Applied Mathematics Colloquium
Scientific Computing Seminar
Virginia Tech, Virginia | |
Abstract: In the past few years, there has been considerable interest in uncertainty analysis and management among the computational fluid dynamics (CFD) community. One of the primary drivers for this is NASA's risk-based design methodologies which require a multi-disciplinary, probabilistic framework. Historically, the structures and dynamics and controls disciplines have a long history of applying uncertainty methods, whereas the CFD community is a relative newcomer due, in part, to the large cost of deterministic CFD simulations and, in part, to the relative infancy of the discipline.
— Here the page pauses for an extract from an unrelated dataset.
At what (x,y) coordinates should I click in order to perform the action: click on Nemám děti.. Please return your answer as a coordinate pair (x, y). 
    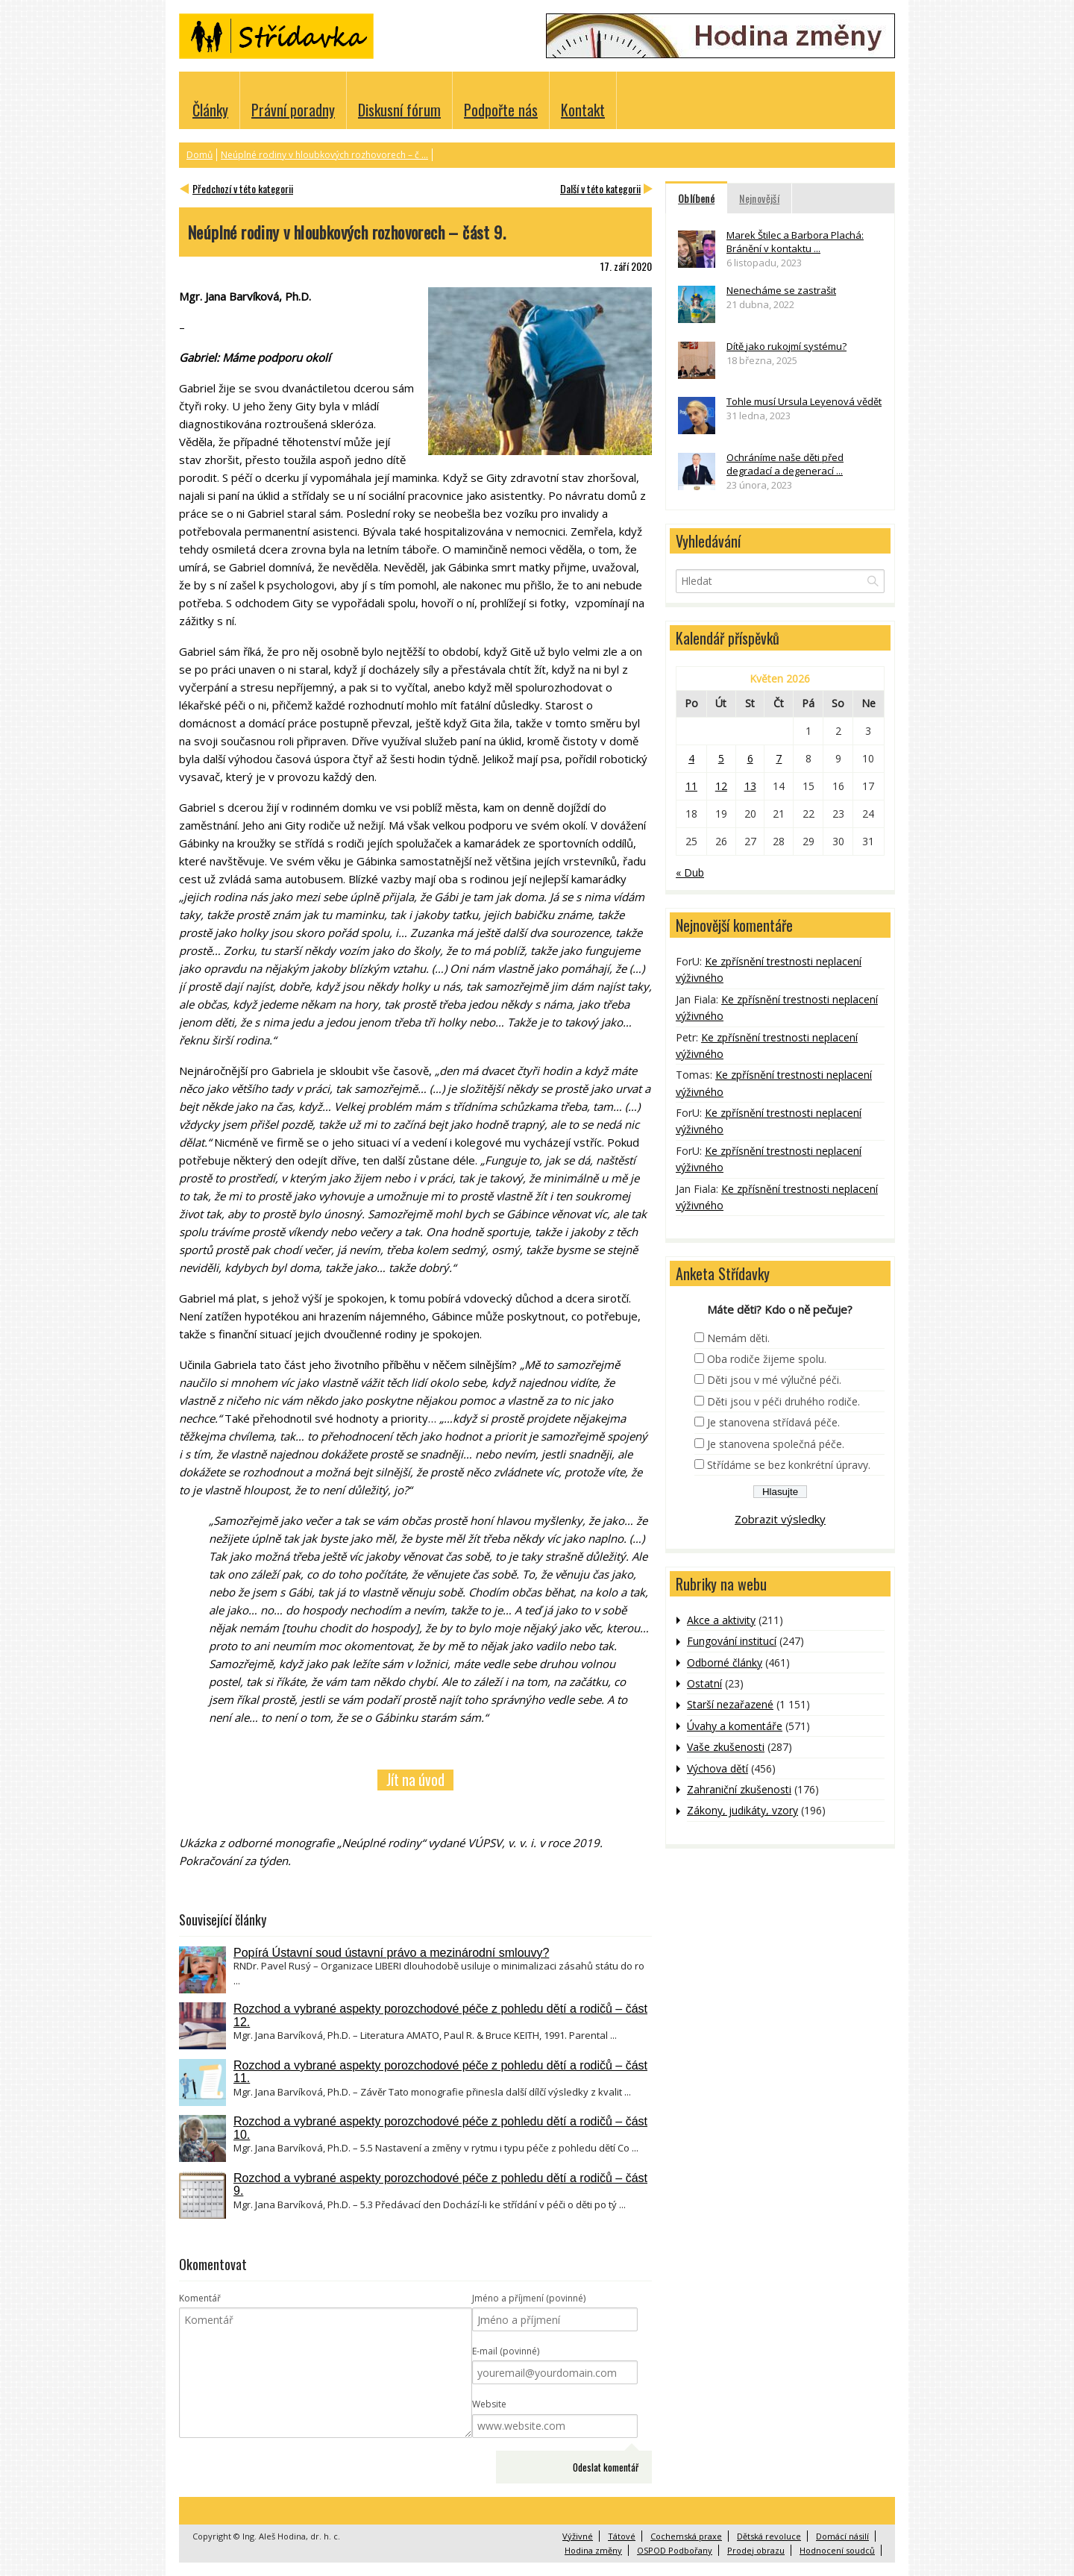     Looking at the image, I should click on (738, 1338).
This seminar provides an overview of some selected uncertainty methods with applications to fundamental problems in fluid mechanics. Probabilistic (Monte-Carlo, Moment Methods, Polynomial Chaos) and non-probabilistic methods (Interval Analysis, Propagation of error using sensitivity derivatives) are described. Results are presented for a model convection equation with a source term, a non-linear convection-diffusion equation, supersonic flow over wedges, expansion corners, and an airfoil; and a two-dimensional boundary layer flow.